Are you a foreign language translator who also knows sign language? If so, your skills may qualify you for professional status.
Sign language translator is one of the 10 new professions the Ministry of Labour and Social Security (MLSS) approved last week. And the 10 are the eighth batch of professions to be recognized since 2004.
The nine other professions approved last week are expo designer, jewellery evaluator, career adviser, natural disaster information expert, nurse for disabled children, inter-city rail transit repairer, digital control programmer, complex material test controller, synthetic material test engineer and room decoration quality inspector.
The MLSS has recognized 86 new professions since August 2004. The professions were identified and appraised by experts before the approval.
Apart from the 10 new professions recognized last week, three more are under consideration: repairers of auto windows, environmental art designers and electro-acoustic musicians.
The ministry draws up such lists to recognize changes in the job market, encourage training and certification standards for new professions and guide people into fields short of workers.
The MLSS' latest list is good news for people who thought they had no place in the country's tight job market. For instance, the possibility of becoming a sign language translator could represent a new career path for students of popular foreign languages.

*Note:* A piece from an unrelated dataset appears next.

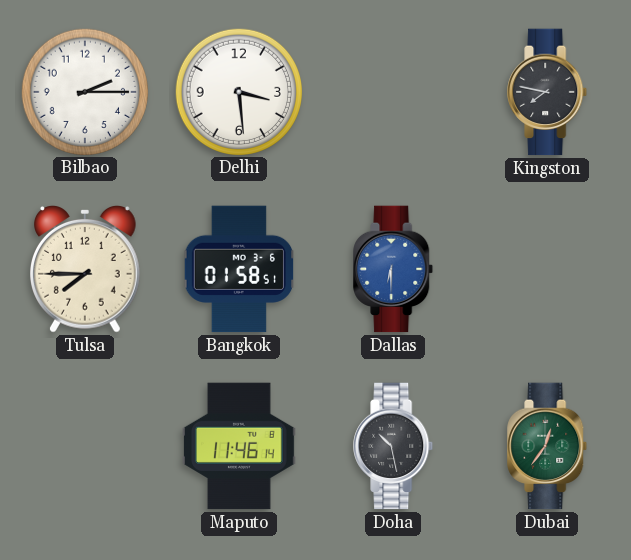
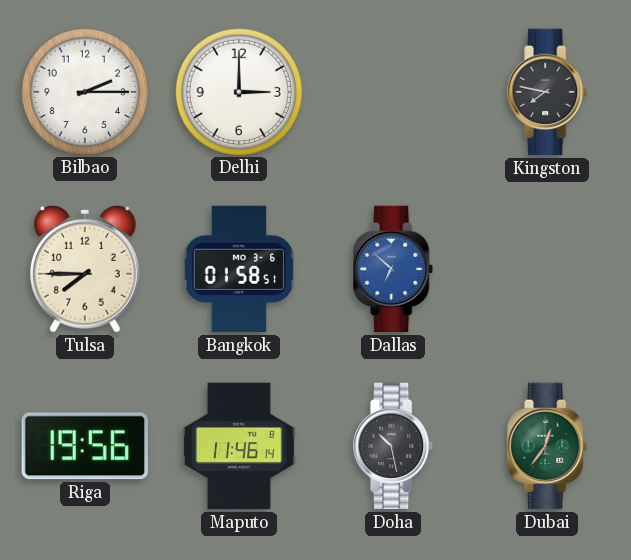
Delhi: 3:29 -> 3:00
Dallas: 6:30 -> 6:52
Riga: none -> 19:56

While developed economies like Japan and Canada include professional sign language translation in their education systems, only a few colleges in China, a country with 20 million hearing-impaired, provide sign language training.
The MLSS estimates that the country will need about 1,000 skilled foreign sign language translators to work at the 2008 Olympic Games.
"It's a good opportunity for English students like me. So many people are studying English these days that my job prospect looked dim. Learning sign language will increase my competitiveness," said Zhao Jing, an English major at Nanjing University.
Yi Cheng, a consultant at the Beijing-based Bailing Human Resources Consultation, said the list of new professions reflected the country's social and economic development and the increasing specialization of the job market.
For example, the appearance of expo designer on the list reflects the huge demand for such services in the country. The expo industry generates about 8 percent of the world's GDP.
The 2003 national employment statistics show that 85 percent of the expo designer positions in Beijing and Shanghai were vacant.
Only 1 per cent of the 1 million people who work in the expo industry at present are designers, which is not enough to meet the demands of the 2010 World Expo in Shanghai.
The rising standard of living in China is reflected in the recognition of synthetic materials test engineers and home decoration quality inspectors as professionals. The demand for natural disaster information experts and inter-city rail transit route repairers has risen in line with the country's rapid industrialization and the urban construction boom.